| Scale | Number of Services | Metrics Volume | Prometheus Instances | Storage | Network Traffic |
|---|---|---|---|---|---|
| 100 users | 10-20 microservices | ~10k metrics/min | 1 single Prometheus server | Few GBs (local disk) | Low (few MB/s) |
| 10K users | 50-100 microservices | ~1M metrics/min | 1-2 Prometheus servers with federation | 100s GBs (local or network storage) | Moderate (10s MB/s) |
| 1M users | 200-500 microservices | ~100M metrics/min | Multiple Prometheus servers with sharding and federation | TBs (networked storage or remote storage) | High (100s MB/s) |
| 100M users | 1000+ microservices | Billions of metrics/min | Highly distributed Prometheus with remote write to scalable TSDB (e.g., Cortex, Thanos) | Multiple TBs to PBs (cloud storage) | Very high (Gbps range) |
Metrics collection (Prometheus) in Microservices - Scalability & System Analysis
The first bottleneck is the Prometheus server's ability to scrape and store metrics.
At small scale, a single Prometheus instance can handle scraping and storing metrics.
As the number of microservices and metrics grows, the server CPU, memory, and disk I/O become overwhelmed.

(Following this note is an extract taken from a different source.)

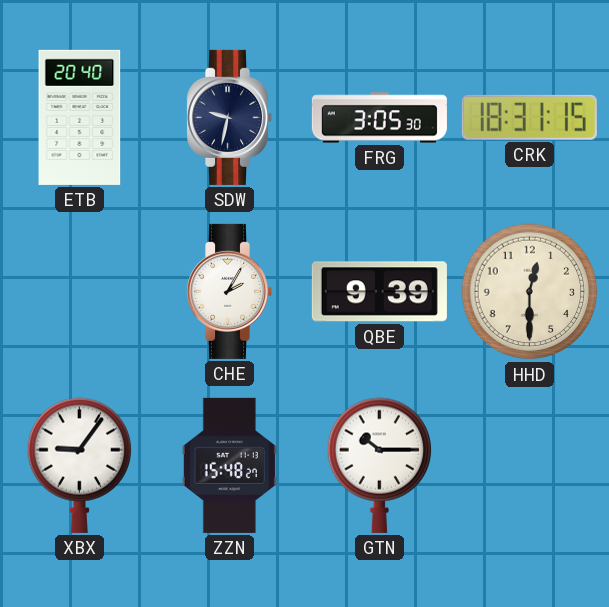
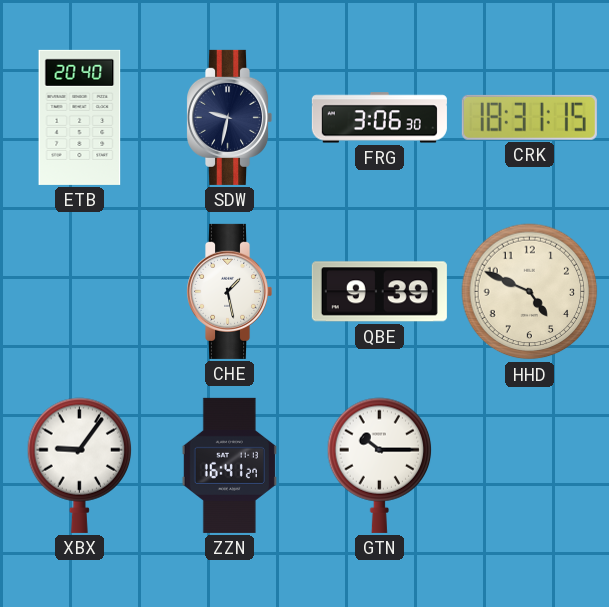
FRG: 3:05 -> 3:06
CHE: 2:05 -> 1:28
HHD: 12:30 -> 4:49
ZZN: 15:48 -> 16:41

Network bandwidth can also become a bottleneck when scraping many endpoints frequently.
- Horizontal scaling: Run multiple Prometheus servers, each scraping a subset of services (sharding).
- Federation: Use Prometheus federation to aggregate metrics from multiple servers.
- Remote storage: Offload long-term storage to scalable time-series databases like Cortex or Thanos.
- Caching and scraping interval tuning: Reduce scrape frequency or cache metrics to reduce load.
- Network optimization: Use service discovery and scrape targets efficiently to reduce network overhead.
Assuming 500 microservices, each exposing 100 metrics, scraped every 15 seconds:
- Metrics per scrape: 500 * 100 = 50,000
- Scrapes per minute: 60 / 15 = 4
- Total metrics per minute: 50,000 * 4 = 200,000
- Prometheus can handle ~10,000-50,000 metrics per second on a single server.
- Storage needed: 200,000 metrics/min * 60 min * 24 hr * 30 days ≈ 864 billion data points/month.
- Network bandwidth: Each metric ~100 bytes, so 200,000 * 100 bytes = ~20 MB/min (~333 KB/s).
Start by explaining the data flow: how Prometheus scrapes metrics from microservices.
Discuss the limits of a single Prometheus server and identify bottlenecks.
Then propose scaling strategies like sharding, federation, and remote storage.
Highlight trade-offs such as complexity vs. scalability.
Your Prometheus server handles 1000 queries per second (QPS). Traffic grows 10x. What do you do first?
Answer: Introduce horizontal scaling by splitting scrape targets across multiple Prometheus instances (sharding) and use federation to aggregate metrics.